_Problem to solve_
Where the data below shows a picture, leave that picture out and copy the rest exactly.

_Document structure recognition data_
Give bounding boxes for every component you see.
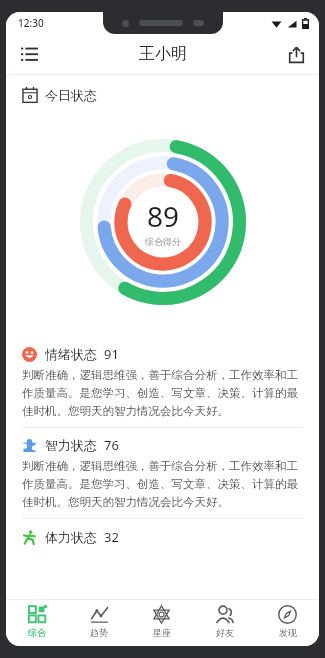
staticText: 91 bbox=[104, 345, 119, 363]
staticText: 星座 bbox=[153, 627, 171, 638]
button[interactable]: 智力状态 bbox=[6, 428, 319, 518]
staticText: 综合 bbox=[28, 627, 46, 638]
staticText: 发现 bbox=[279, 627, 297, 638]
staticText: 76 bbox=[104, 436, 119, 454]
button[interactable]: 综合 bbox=[6, 600, 68, 646]
button[interactable]: 趋势 bbox=[68, 600, 130, 646]
staticText: 32 bbox=[104, 528, 119, 546]
staticText: 89 bbox=[147, 197, 180, 235]
staticText: 判断准确，逻辑思维强，善于综合分析，工作效率和工作质量高。是您学习、创造、写文章… bbox=[22, 459, 305, 510]
staticText: 趋势 bbox=[90, 627, 108, 638]
button[interactable]: 今日状态 bbox=[22, 87, 319, 103]
staticText: 情绪状态 bbox=[45, 346, 97, 362]
button[interactable]: Menu bbox=[12, 37, 46, 71]
staticText: 好友 bbox=[216, 627, 234, 638]
button[interactable]: Share bbox=[279, 37, 313, 71]
staticText: 综合得分 bbox=[145, 236, 181, 247]
button[interactable]: 体力状态 bbox=[22, 528, 303, 546]
staticText: 判断准确，逻辑思维强，善于综合分析，工作效率和工作质量高。是您学习、创造、写文章… bbox=[22, 368, 305, 419]
staticText: 今日状态 bbox=[45, 87, 97, 103]
button[interactable]: 情绪状态 bbox=[6, 337, 319, 427]
staticText: 12:30 bbox=[18, 16, 44, 30]
button[interactable]: 星座 bbox=[130, 600, 193, 646]
button[interactable]: 发现 bbox=[256, 600, 319, 646]
button[interactable]: 好友 bbox=[193, 600, 256, 646]
staticText: 智力状态 bbox=[45, 437, 97, 453]
staticText: 王小明 bbox=[139, 44, 187, 64]
staticText: 体力状态 bbox=[45, 529, 97, 545]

_Written solution_
Give bounding boxes for every component you see.
staticText: 91 bbox=[104, 345, 119, 363]
staticText: 星座 bbox=[153, 627, 171, 638]
button[interactable]: 智力状态 bbox=[6, 428, 319, 518]
staticText: 综合 bbox=[28, 627, 46, 638]
staticText: 发现 bbox=[279, 627, 297, 638]
staticText: 76 bbox=[104, 436, 119, 454]
button[interactable]: 综合 bbox=[6, 600, 68, 646]
button[interactable]: 趋势 bbox=[68, 600, 130, 646]
staticText: 32 bbox=[104, 528, 119, 546]
staticText: 89 bbox=[147, 197, 180, 235]
staticText: 判断准确，逻辑思维强，善于综合分析，工作效率和工作质量高。是您学习、创造、写文章… bbox=[22, 459, 305, 510]
staticText: 趋势 bbox=[90, 627, 108, 638]
button[interactable]: 今日状态 bbox=[22, 87, 319, 103]
staticText: 情绪状态 bbox=[45, 346, 97, 362]
button[interactable]: Menu bbox=[12, 37, 46, 71]
staticText: 好友 bbox=[216, 627, 234, 638]
button[interactable]: Share bbox=[279, 37, 313, 71]
staticText: 综合得分 bbox=[145, 236, 181, 247]
button[interactable]: 体力状态 bbox=[22, 528, 303, 546]
staticText: 判断准确，逻辑思维强，善于综合分析，工作效率和工作质量高。是您学习、创造、写文章… bbox=[22, 368, 305, 419]
staticText: 今日状态 bbox=[45, 87, 97, 103]
button[interactable]: 情绪状态 bbox=[6, 337, 319, 427]
staticText: 12:30 bbox=[18, 16, 44, 30]
button[interactable]: 星座 bbox=[130, 600, 193, 646]
button[interactable]: 发现 bbox=[256, 600, 319, 646]
button[interactable]: 好友 bbox=[193, 600, 256, 646]
staticText: 智力状态 bbox=[45, 437, 97, 453]
staticText: 王小明 bbox=[139, 44, 187, 64]
staticText: 体力状态 bbox=[45, 529, 97, 545]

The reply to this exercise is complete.